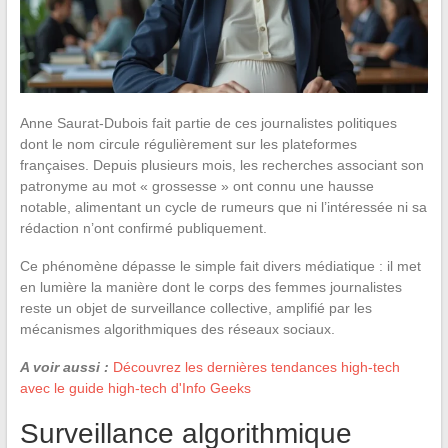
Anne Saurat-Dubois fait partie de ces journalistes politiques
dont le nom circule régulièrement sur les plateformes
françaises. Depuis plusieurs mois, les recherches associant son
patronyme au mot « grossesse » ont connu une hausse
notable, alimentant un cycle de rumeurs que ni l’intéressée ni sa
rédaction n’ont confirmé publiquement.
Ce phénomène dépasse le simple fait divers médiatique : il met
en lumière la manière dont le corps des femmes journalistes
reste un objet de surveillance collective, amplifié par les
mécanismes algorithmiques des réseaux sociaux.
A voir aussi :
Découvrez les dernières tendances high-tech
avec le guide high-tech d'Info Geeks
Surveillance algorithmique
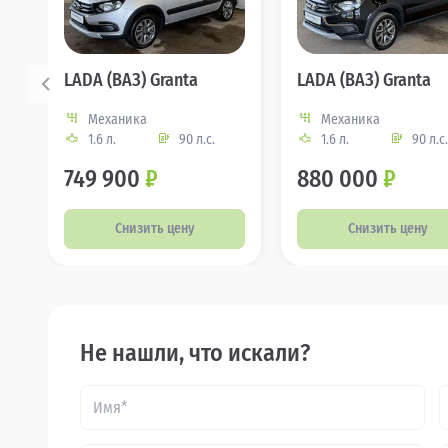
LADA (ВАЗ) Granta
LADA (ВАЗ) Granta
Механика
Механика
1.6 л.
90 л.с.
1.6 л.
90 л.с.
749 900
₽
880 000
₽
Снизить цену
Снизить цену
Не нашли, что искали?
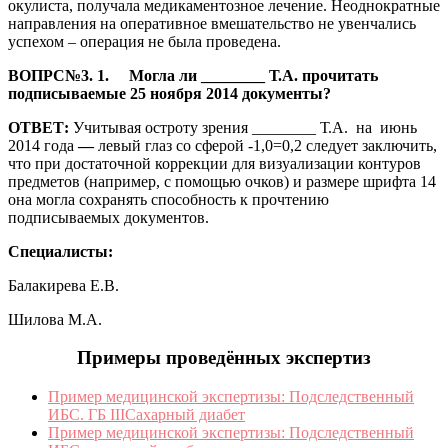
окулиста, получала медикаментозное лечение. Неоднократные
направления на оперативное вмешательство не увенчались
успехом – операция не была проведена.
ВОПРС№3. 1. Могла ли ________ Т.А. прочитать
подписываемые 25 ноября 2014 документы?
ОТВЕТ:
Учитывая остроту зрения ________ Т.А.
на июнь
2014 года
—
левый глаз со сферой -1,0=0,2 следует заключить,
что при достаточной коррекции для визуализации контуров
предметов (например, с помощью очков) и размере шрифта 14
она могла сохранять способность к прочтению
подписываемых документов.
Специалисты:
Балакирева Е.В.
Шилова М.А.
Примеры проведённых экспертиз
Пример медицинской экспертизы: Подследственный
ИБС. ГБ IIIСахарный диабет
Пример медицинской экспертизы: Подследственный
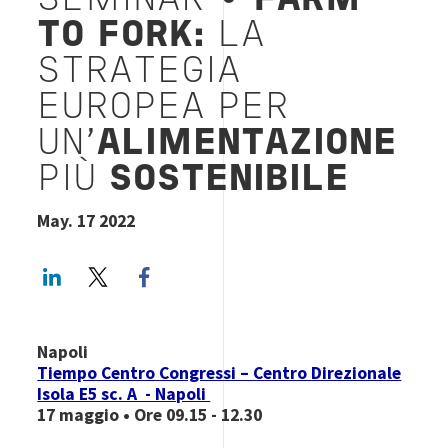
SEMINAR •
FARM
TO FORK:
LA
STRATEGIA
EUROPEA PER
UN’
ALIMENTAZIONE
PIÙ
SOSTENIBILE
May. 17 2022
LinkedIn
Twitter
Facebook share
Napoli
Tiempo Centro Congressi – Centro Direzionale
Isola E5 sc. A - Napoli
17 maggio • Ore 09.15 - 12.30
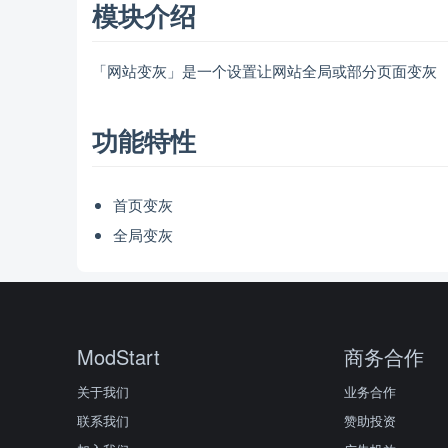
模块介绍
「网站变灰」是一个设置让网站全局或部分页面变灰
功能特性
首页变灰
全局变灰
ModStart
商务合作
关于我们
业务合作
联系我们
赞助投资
——
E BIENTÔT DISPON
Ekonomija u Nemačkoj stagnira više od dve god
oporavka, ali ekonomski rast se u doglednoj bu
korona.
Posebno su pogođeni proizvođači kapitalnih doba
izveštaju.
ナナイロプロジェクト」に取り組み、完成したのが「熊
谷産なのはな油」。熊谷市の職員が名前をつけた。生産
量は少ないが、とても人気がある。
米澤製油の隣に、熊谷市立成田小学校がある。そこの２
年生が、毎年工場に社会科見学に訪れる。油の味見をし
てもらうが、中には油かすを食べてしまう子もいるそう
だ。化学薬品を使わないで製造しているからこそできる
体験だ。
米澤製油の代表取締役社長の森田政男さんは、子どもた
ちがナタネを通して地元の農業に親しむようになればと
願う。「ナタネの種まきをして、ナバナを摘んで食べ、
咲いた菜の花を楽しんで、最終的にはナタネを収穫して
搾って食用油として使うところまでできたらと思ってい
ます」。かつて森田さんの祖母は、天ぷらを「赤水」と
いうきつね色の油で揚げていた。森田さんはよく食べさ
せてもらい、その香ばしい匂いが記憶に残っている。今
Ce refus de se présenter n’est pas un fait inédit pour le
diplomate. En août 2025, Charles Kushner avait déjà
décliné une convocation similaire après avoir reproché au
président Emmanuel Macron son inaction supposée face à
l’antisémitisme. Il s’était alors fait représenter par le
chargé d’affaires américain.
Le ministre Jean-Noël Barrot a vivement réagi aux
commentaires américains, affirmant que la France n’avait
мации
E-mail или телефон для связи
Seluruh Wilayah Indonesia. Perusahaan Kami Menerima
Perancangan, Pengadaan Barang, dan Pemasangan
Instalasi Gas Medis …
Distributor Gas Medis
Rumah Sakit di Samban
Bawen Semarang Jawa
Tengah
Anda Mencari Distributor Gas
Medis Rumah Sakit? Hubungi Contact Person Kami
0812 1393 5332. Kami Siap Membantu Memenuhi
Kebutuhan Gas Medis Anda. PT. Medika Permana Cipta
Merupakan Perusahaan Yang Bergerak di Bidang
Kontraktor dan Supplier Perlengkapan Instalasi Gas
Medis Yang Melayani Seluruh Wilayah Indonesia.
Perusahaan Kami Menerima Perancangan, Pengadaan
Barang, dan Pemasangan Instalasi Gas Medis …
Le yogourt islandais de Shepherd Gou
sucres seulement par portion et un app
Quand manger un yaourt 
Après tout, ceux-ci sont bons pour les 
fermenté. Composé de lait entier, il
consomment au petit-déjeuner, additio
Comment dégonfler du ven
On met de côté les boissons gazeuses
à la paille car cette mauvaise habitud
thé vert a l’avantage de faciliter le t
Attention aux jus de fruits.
——
▶ **Activity**
Scan the material above. Return every line containing the string "Sakit".

▶ **Task response**
Rumah Sakit di Samban
Medis Rumah Sakit? Hubungi Contact Person Kami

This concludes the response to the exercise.